## THE TASK
From the material below, retype exactly the lines that begin at the line with "Cadja W light" and end after the line with "Gender-Erklärung"; pictures stay out of the copy.

## SUPPLIED ENTRIES
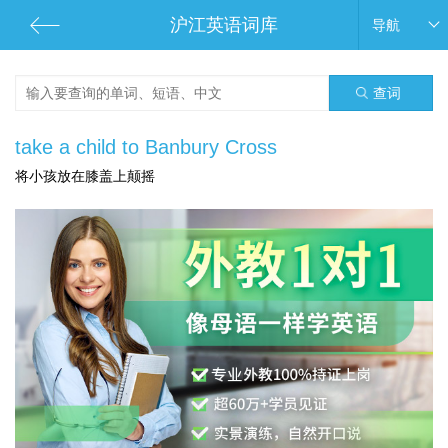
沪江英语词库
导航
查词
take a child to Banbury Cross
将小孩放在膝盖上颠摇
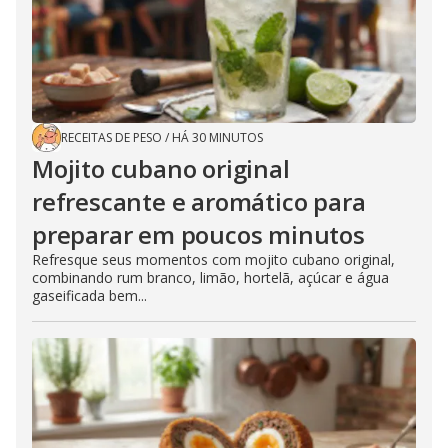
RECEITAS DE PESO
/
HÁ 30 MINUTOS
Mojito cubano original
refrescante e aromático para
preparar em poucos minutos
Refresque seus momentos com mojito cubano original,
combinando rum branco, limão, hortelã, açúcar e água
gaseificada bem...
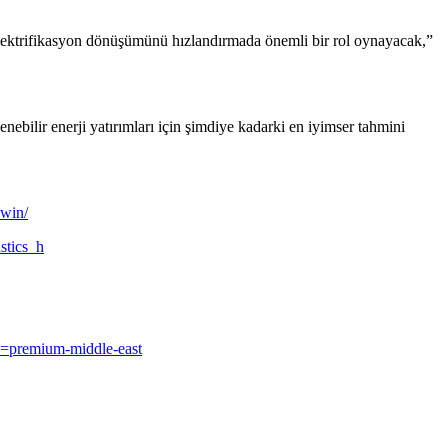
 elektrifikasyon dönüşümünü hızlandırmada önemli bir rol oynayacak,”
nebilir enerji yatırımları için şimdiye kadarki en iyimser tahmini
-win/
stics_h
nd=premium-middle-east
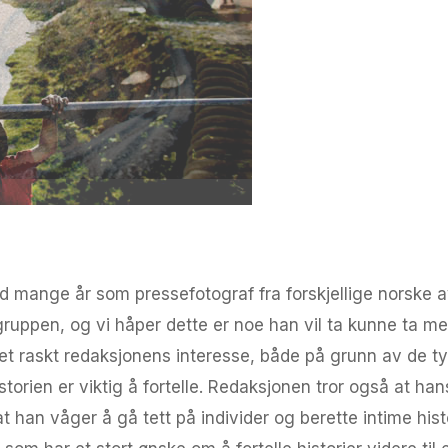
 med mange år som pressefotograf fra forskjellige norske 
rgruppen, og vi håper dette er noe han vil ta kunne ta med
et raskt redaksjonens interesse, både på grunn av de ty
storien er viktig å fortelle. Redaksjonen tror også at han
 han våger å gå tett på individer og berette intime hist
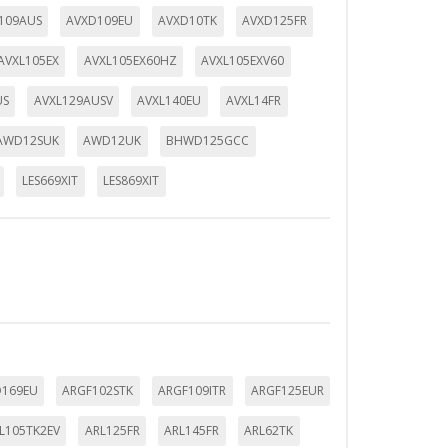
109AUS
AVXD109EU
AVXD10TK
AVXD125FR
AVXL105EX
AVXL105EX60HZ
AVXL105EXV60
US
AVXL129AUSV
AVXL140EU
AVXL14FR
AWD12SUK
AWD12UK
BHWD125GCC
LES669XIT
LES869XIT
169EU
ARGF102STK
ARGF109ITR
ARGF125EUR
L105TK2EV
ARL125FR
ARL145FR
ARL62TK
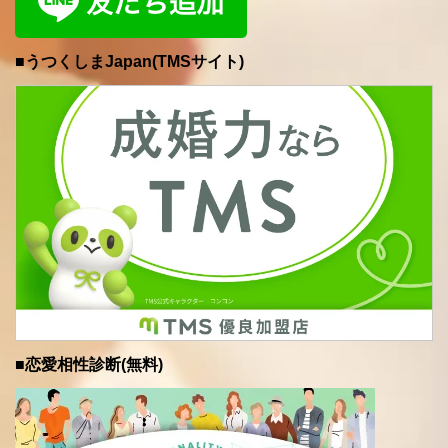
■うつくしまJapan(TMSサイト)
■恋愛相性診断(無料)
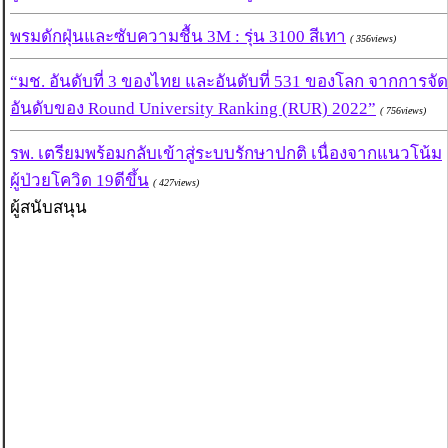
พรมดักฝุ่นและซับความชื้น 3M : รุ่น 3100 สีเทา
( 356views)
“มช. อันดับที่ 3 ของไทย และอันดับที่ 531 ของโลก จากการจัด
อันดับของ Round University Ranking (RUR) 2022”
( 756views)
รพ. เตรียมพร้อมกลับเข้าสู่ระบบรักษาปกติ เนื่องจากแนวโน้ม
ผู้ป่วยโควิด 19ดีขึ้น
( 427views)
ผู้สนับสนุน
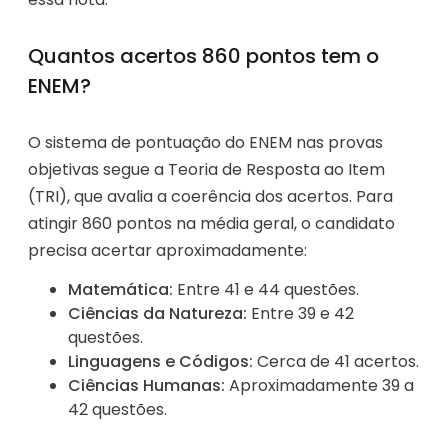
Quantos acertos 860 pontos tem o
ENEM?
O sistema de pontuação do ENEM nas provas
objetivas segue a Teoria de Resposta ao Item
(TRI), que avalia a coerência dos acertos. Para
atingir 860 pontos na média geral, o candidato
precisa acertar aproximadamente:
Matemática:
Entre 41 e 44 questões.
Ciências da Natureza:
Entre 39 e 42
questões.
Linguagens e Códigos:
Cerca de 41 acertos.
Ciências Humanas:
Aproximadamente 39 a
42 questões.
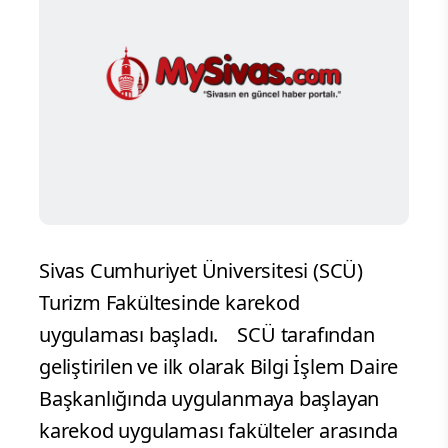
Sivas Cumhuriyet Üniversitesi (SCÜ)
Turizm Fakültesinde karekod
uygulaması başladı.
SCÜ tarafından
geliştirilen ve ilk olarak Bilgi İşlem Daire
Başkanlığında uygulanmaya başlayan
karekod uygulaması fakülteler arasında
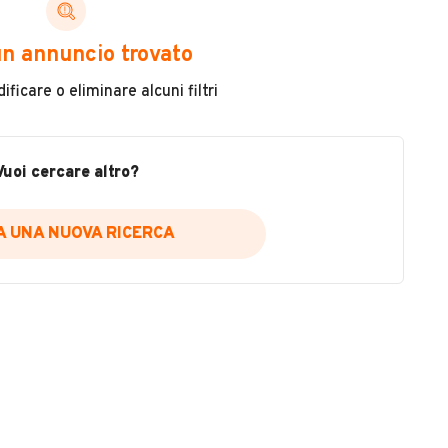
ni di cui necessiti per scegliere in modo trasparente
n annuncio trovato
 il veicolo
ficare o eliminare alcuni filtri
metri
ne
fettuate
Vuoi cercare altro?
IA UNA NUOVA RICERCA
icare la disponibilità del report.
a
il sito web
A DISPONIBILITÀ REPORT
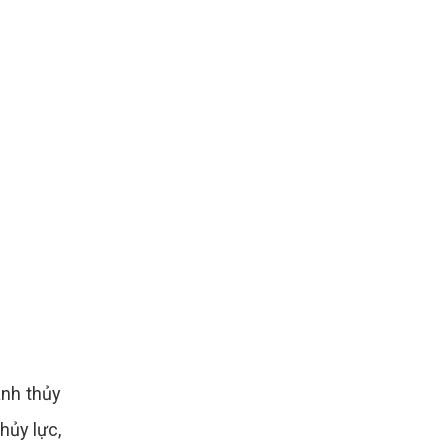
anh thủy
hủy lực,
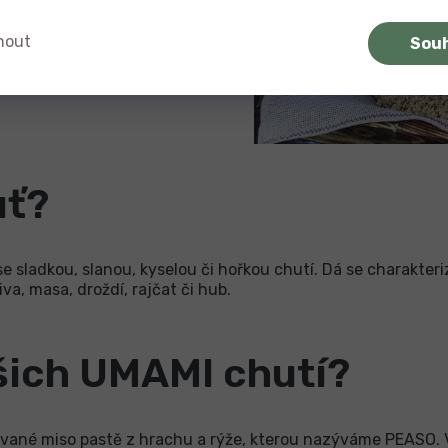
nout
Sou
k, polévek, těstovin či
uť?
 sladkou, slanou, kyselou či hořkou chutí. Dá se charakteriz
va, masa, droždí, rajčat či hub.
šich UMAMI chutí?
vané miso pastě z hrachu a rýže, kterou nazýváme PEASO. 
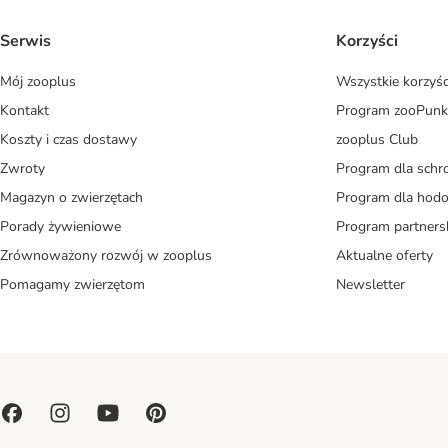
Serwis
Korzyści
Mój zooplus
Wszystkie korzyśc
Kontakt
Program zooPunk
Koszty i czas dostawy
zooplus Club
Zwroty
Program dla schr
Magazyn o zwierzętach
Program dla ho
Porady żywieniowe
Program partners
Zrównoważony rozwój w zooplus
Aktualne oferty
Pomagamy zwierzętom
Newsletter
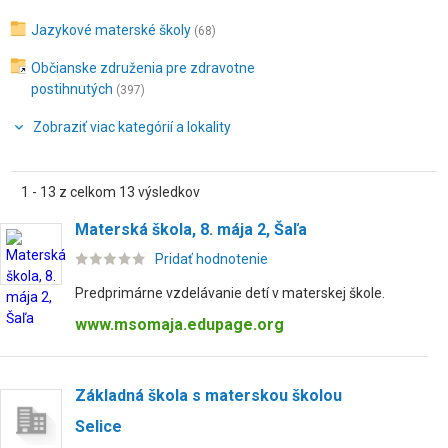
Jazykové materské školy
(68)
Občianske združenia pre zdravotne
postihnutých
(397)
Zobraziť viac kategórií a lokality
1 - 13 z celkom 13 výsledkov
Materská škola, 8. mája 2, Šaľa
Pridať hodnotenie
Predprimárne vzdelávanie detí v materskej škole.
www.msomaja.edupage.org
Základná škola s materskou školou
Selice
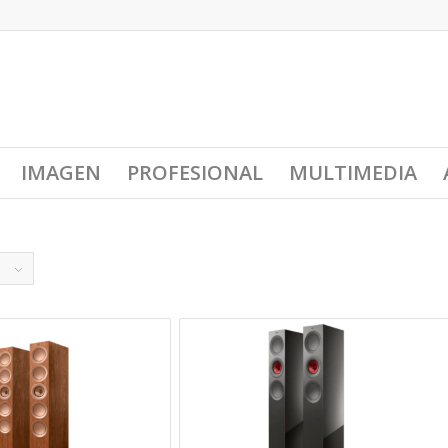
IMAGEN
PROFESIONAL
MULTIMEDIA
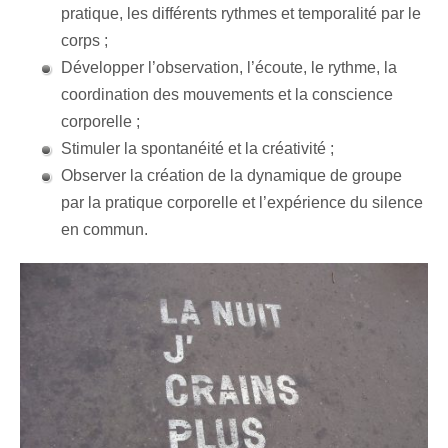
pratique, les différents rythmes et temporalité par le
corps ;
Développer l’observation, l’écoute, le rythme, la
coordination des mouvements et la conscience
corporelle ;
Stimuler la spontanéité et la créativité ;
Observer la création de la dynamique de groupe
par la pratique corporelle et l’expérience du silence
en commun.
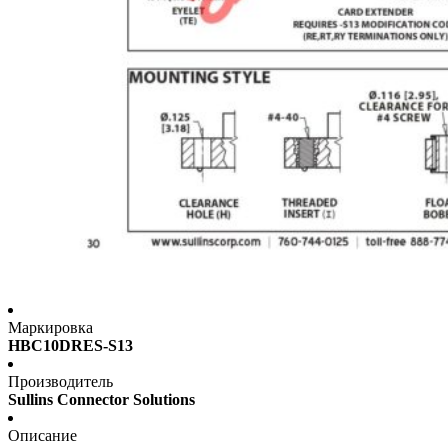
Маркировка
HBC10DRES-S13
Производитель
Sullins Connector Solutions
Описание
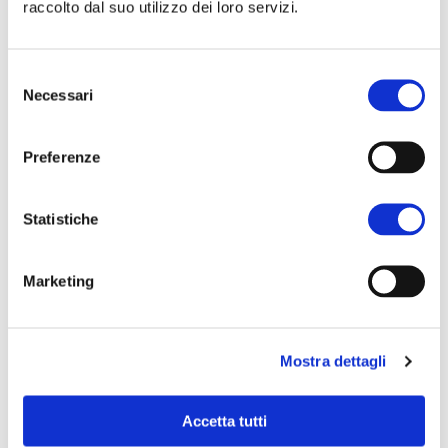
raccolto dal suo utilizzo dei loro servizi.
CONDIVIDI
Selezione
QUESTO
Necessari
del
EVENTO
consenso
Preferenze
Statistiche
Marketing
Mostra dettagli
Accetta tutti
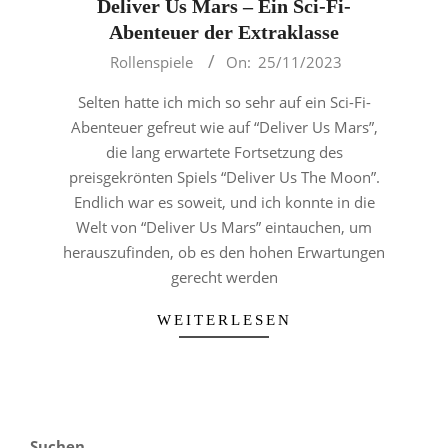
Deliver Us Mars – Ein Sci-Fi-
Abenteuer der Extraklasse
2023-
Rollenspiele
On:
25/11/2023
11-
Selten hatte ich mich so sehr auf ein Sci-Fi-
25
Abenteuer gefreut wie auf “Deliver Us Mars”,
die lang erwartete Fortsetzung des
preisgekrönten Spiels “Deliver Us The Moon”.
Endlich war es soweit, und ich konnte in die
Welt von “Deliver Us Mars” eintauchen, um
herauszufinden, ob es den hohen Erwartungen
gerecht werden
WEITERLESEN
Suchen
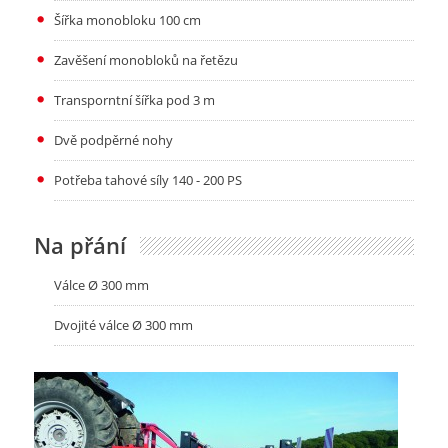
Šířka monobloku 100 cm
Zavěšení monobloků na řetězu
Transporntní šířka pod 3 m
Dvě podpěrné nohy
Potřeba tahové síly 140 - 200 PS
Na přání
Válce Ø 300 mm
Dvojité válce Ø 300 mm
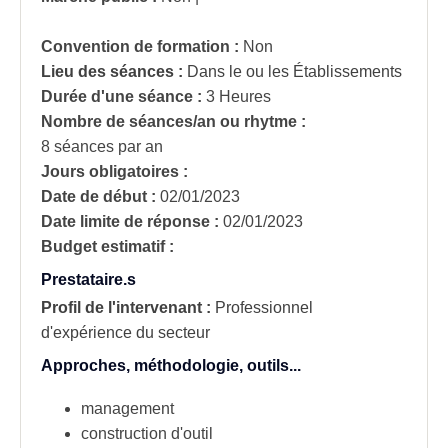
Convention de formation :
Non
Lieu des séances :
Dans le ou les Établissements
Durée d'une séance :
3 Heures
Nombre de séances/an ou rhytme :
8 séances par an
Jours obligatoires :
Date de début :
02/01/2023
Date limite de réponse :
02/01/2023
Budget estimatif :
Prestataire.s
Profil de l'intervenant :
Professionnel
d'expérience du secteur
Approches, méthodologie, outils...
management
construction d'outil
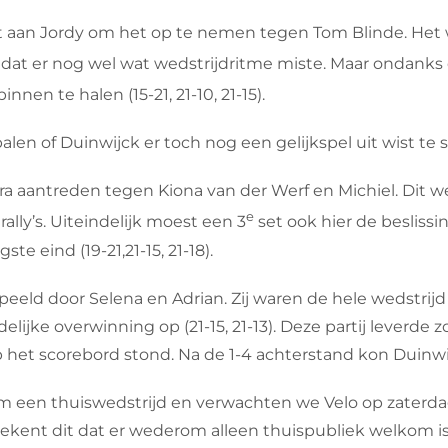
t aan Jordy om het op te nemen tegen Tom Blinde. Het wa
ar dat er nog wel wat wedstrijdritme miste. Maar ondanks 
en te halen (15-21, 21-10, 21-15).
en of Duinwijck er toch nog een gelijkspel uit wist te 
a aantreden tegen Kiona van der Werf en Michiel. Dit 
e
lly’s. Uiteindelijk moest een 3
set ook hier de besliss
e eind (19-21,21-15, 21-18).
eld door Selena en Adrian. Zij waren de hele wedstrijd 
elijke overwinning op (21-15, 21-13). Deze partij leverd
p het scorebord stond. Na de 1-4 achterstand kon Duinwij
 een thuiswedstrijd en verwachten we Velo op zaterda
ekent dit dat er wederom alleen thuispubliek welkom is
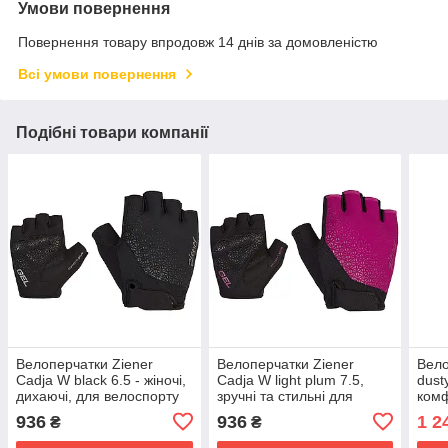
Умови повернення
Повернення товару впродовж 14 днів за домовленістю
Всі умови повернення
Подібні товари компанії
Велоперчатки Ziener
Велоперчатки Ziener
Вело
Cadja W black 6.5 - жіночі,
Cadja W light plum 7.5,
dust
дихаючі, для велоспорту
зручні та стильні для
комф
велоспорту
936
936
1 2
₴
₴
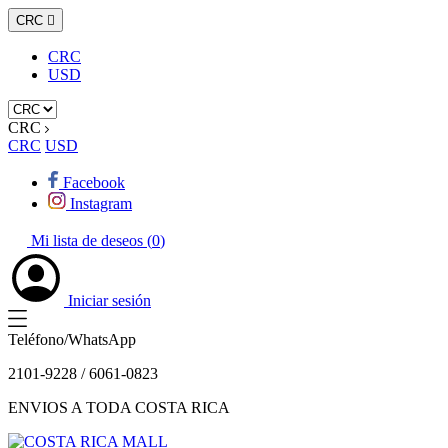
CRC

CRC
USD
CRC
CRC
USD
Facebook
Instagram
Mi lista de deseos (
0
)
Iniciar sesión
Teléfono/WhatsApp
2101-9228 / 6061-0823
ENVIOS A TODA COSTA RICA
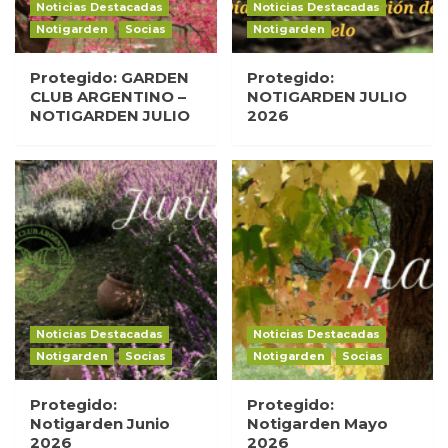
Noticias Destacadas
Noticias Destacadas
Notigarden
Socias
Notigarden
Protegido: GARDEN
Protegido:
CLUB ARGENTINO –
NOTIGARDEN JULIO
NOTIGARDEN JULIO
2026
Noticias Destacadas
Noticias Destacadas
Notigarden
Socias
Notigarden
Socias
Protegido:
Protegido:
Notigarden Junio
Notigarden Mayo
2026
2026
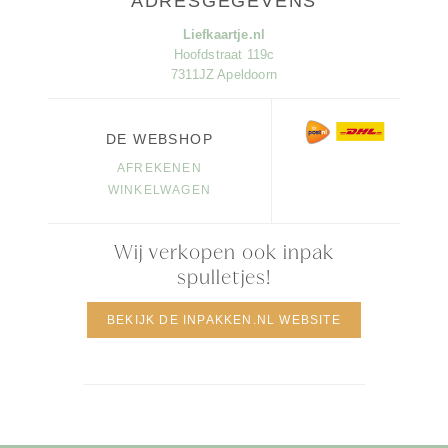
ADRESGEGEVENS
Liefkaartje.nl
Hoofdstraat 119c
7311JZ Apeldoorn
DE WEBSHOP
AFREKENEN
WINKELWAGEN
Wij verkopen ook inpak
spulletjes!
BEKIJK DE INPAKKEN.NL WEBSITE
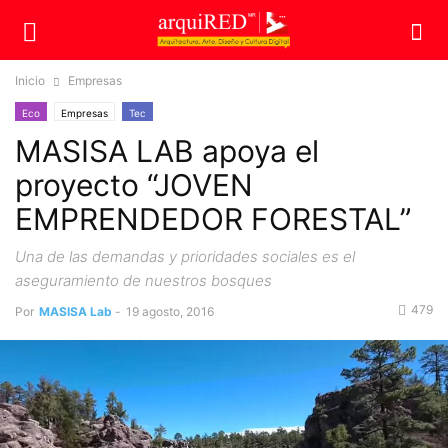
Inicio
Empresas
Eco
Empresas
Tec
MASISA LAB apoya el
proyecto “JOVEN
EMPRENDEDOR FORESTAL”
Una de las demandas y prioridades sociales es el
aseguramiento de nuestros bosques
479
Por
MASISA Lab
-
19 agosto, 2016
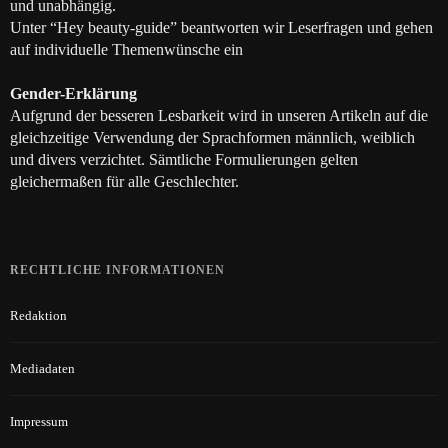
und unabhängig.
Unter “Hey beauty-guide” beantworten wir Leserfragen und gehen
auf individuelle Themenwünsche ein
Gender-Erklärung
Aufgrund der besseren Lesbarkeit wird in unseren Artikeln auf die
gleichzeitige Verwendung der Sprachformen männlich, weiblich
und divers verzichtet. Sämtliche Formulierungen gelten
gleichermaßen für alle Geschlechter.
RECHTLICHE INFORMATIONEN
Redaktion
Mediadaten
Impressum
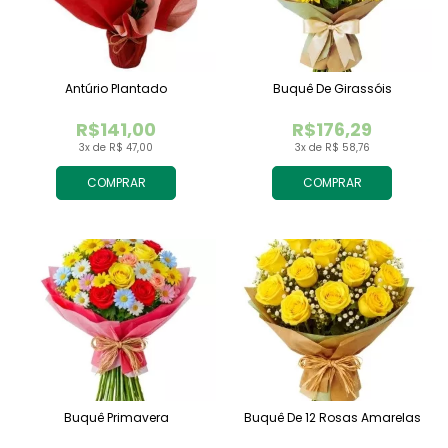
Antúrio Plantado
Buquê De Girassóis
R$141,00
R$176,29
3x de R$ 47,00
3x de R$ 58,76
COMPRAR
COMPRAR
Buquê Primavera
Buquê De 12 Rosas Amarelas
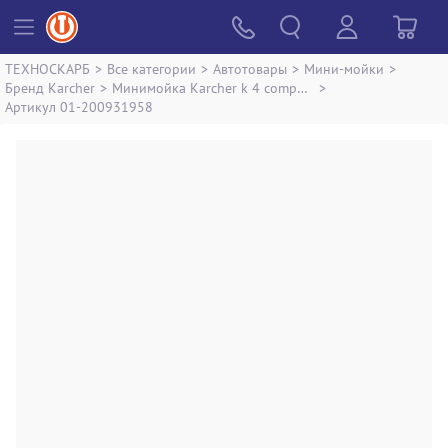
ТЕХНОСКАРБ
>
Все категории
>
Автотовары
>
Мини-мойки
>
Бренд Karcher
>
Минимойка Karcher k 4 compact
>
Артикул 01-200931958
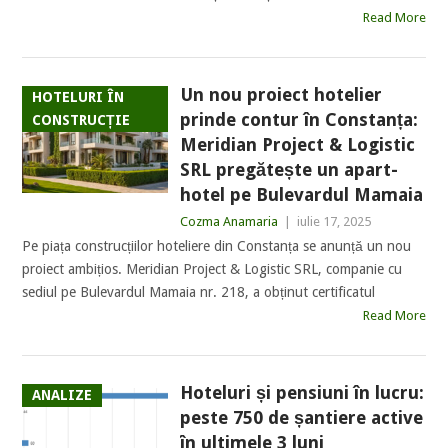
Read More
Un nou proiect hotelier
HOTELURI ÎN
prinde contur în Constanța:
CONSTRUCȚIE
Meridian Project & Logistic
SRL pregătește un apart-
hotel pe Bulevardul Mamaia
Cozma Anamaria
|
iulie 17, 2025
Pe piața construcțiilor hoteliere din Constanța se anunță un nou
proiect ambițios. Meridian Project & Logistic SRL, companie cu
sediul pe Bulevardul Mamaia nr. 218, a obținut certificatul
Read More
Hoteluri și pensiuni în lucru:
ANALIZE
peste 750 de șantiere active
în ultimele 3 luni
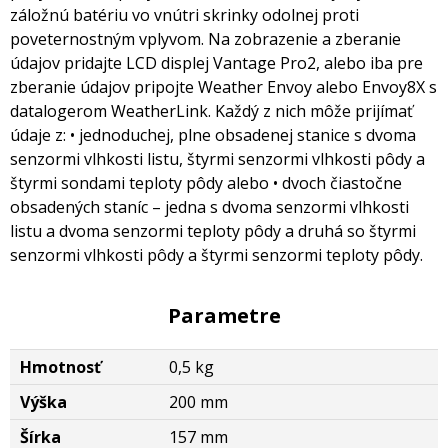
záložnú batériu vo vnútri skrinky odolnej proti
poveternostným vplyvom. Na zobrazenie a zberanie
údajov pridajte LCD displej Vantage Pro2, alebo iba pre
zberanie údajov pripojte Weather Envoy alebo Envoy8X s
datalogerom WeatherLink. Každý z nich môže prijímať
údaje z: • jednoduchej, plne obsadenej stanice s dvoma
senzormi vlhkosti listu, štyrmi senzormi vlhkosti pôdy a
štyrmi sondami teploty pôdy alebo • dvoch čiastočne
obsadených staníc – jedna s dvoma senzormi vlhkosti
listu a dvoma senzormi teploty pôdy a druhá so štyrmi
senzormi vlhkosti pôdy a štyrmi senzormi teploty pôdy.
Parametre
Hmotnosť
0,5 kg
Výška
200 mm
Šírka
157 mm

## RESPONSE BELOW
Cadja W light plum 7.5,
dust
дихаючі, для велоспорту
зручні та стильні для
комф
велоспорту
936
936
1 2
₴
₴
CRC

CRC
USD
CRC
CRC
USD
Facebook
Instagram
Mi lista de deseos (
0
)
Iniciar sesión
Teléfono/WhatsApp
2101-9228 / 6061-0823
ENVIOS A TODA COSTA RICA
Noticias Destacadas
Noticias Destacadas
Notigarden
Socias
Notigarden
Protegido: GARDEN
Protegido:
CLUB ARGENTINO –
NOTIGARDEN JULIO
NOTIGARDEN JULIO
2026
Noticias Destacadas
Noticias Destacadas
Notigarden
Socias
Notigarden
Socias
Protegido:
Protegido:
Notigarden Junio
Notigarden Mayo
2026
2026
ADRESGEGEVENS
Liefkaartje.nl
Hoofdstraat 119c
7311JZ Apeldoorn
DE WEBSHOP
AFREKENEN
WINKELWAGEN
Wij verkopen ook inpak
spulletjes!
BEKIJK DE INPAKKEN.NL WEBSITE
Inicio
Empresas
Eco
Empresas
Tec
MASISA LAB apoya el
proyecto “JOVEN
EMPRENDEDOR FORESTAL”
Una de las demandas y prioridades sociales es el
aseguramiento de nuestros bosques
479
Por
MASISA Lab
-
19 agosto, 2016
und unabhängig.
Unter “Hey beauty-guide” beantworten wir Leserfragen und gehen
auf individuelle Themenwünsche ein
Gender-Erklärung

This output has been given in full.